Re: [RFC] Make need_resched() return true when rcu_urgent_qs requested

From: Peter Zijlstra
Date: Mon Jul 09 2018 - 07:32:09 EST


On Mon, Jul 09, 2018 at 12:12:15PM +0100, David Woodhouse wrote:
> On Mon, 2018-07-09 at 13:06 +0200, Peter Zijlstra wrote:
> > On Mon, Jul 09, 2018 at 11:56:41AM +0100, David Woodhouse wrote:

> > > > But either proposal is exactly the same in this respect. The whole
> > > > rcu_urgent_qs thing won't be set any earlier either.

> > > Er.... Marius, our latencies in expand_fdtable() definitely went from
> > > ~10s to well below one second when we just added the rcu_all_qs() into
> > > the loop, didn't they? And that does nothing if !rcu_urgent_qs.
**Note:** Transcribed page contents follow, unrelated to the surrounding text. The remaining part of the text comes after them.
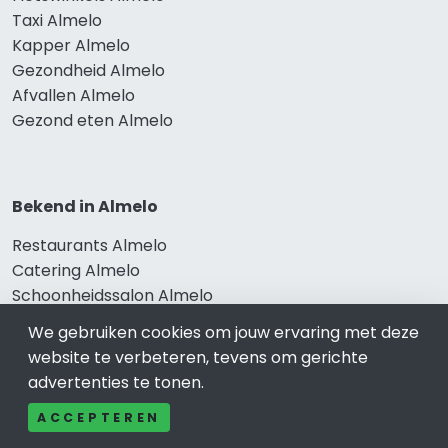
Taxi Almelo
Kapper Almelo
Gezondheid Almelo
Afvallen Almelo
Gezond eten Almelo
Bekend in Almelo
Restaurants Almelo
Catering Almelo
Schoonheidssalon Almelo
Tandartspraktijken Almelo
We gebruiken cookies om jouw ervaring met deze
Loodgieters Almelo
website te verbeteren, tevens om gerichte
Stukadoorsbedrijf Almelo
advertenties te tonen.
Verhuisbedrijf Almelo
ACCEPTEREN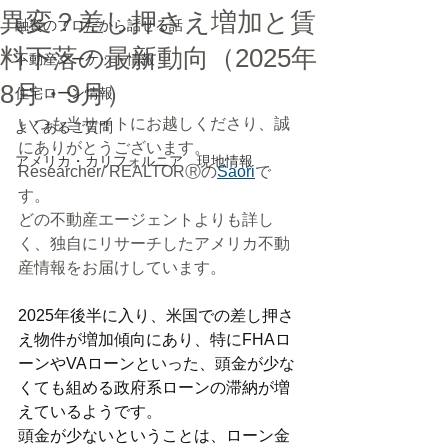
異変？差し押さえ増加と賃
融資のプロだから話せる話
料下落の最新動向（2025年
不動産マーケット情報
8月・9月）
住宅ローン情報
いつも当サイトにお越しくださり、誠
よくあるご質問
にありがとうございます。
アメリカ・カリフォルニア 現地情報
Researcher/ REALTORⓇの
Saori
で
す。
どの不動産エージェントよりも詳し
く、独自にリサーチしたアメリカ不動
産情報をお届けしています。
2025年後半に入り、米国での差し押さ
え物件が増加傾向にあり、特にFHAロ
ーンやVAローンといった、頭金が少な
くても組める政府系ローンの滞納が増
えているようです。
頭金が少ないということは、ローン金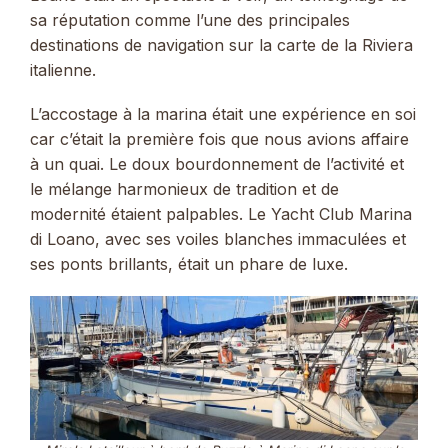
sa réputation comme l’une des principales
destinations de navigation sur la carte de la Riviera
italienne.
L’accostage à la marina était une expérience en soi
car c’était la première fois que nous avions affaire
à un quai. Le doux bourdonnement de l’activité et
le mélange harmonieux de tradition et de
modernité étaient palpables. Le Yacht Club Marina
di Loano, avec ses voiles blanches immaculées et
ses ponts brillants, était un phare de luxe.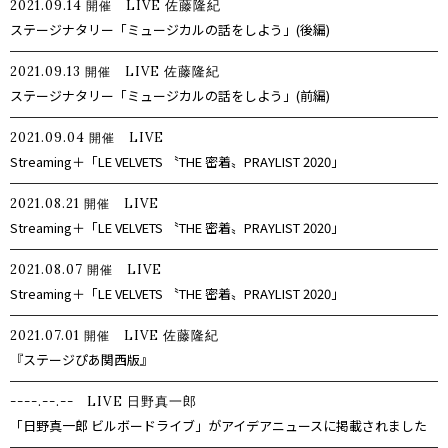
2021.09.14
LIVE
佐藤隆紀
開催
ステージナタリー「ミュージカルの話をしよう」(後編)
2021.09.13
LIVE
佐藤隆紀
開催
ステージナタリー「ミュージカルの話をしよう」(前編)
2021.09.04
LIVE
開催
Streaming＋「LE VELVETS 〝THE 密着〟PRAYLIST 2020」
2021.08.21
LIVE
開催
Streaming＋「LE VELVETS 〝THE 密着〟PRAYLIST 2020」
2021.08.07
LIVE
開催
Streaming＋「LE VELVETS 〝THE 密着〟PRAYLIST 2020」
2021.07.01
LIVE
佐藤隆紀
開催
『ステージぴあ関西版』
----.--.--
LIVE
日野真一郎
「日野真一郎 ビルボードライブ」がアイデアニュースに掲載されました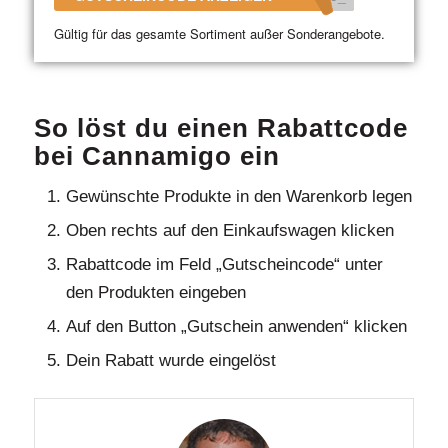
Gültig für das gesamte Sortiment außer Sonderangebote.
So löst du einen Rabattcode
bei Cannamigo ein
Gewünschte Produkte in den Warenkorb legen
Oben rechts auf den Einkaufswagen klicken
Rabattcode im Feld „Gutscheincode“ unter
den Produkten eingeben
Auf den Button „Gutschein anwenden“ klicken
Dein Rabatt wurde eingelöst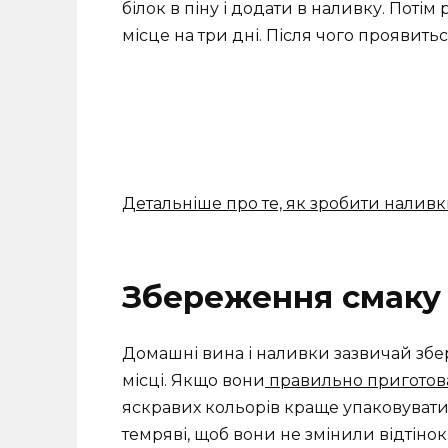
білок в піну і додати в наливку. Потім
місце на три дні. Після чого проявить
Детальніше про те, як зробити наливк
Збереження смаку 
Домашні вина і наливки зазвичай зб
місці. Якщо вони
правильно приготов
яскравих кольорів краще упаковувати в
темряві, щоб вони не змінили відтінок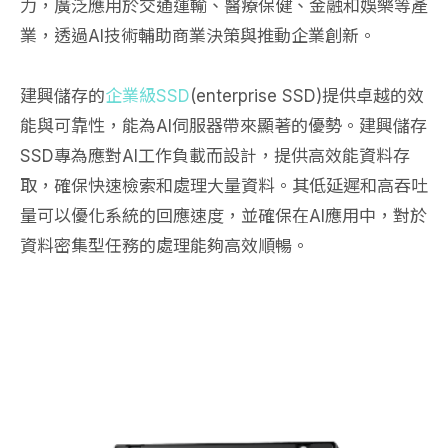
力，廣泛應用於交通運輸、醫療保健、金融和娛樂等產
業，透過AI技術輔助商業決策與推動企業創新。
建興儲存的
企業級SSD
(enterprise SSD)提供卓越的效
能與可靠性，能為AI伺服器帶來顯著的優勢。建興儲存
SSD專為應對AI工作負載而設計，提供高效能資料存
取，確保快速檢索和處理大量資料。其低延遲和高吞吐
量可以優化系統的回應速度，並確保在AI應用中，對於
資料密集型任務的處理能夠高效順暢。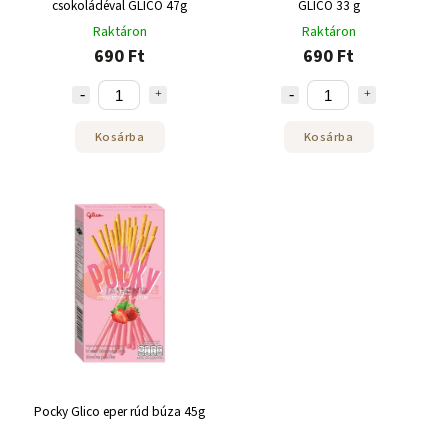
csokoládéval GLICO 47g
GLICO 33 g
Raktáron
Raktáron
690 Ft
690 Ft
Kosárba
Kosárba
Pocky Glico eper rúd búza 45g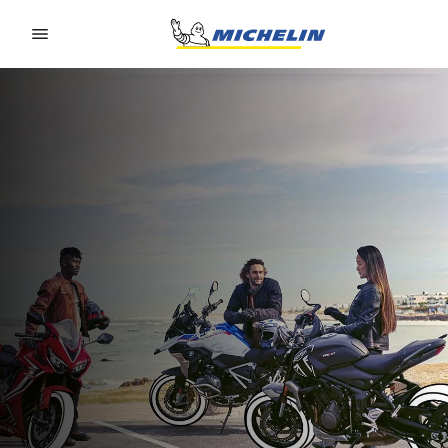
Go to page content
Go to page navigation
> > Argh I never found that, because obfuscation:
> >
> > ruqp = per_cpu_ptr(&rcu_dynticks.rcu_urgent_qs, rdp->cpu);
> > ...
> > smp_store_release(ruqp, true);
> >
> > I, using git grep "rcu_urgent_qs.*true" only found
> > rcu_request_urgent_qs_task() and sync_sched_exp_handler().
> >
> > But how come KVM even triggers that case; rcu_implicit_dynticks_qs() is
> > for NOHZ and offline CPUs.
>
> I don't know that it is; I'm merely going by the empirical observation
> that with a check for rcu_urgent_qs in the vcpu_run() loop, KVM is no
> longer screwing over synchronize_sched() for 10 seconds at a time. Or
> even 1 second at a time.

It would be good to know what exactly sets that variable in your case.

> I'm all for considering a CPU in guest mode to be quiescent, and not
> waiting for it at all. But we don't do that without full NOHZ even for
> CPUs in userspace.

Doing it for guests should be easier than for userspace, since
vmenter/vmexit are (afaik) _much_ more expensive than sysenter/sysexit.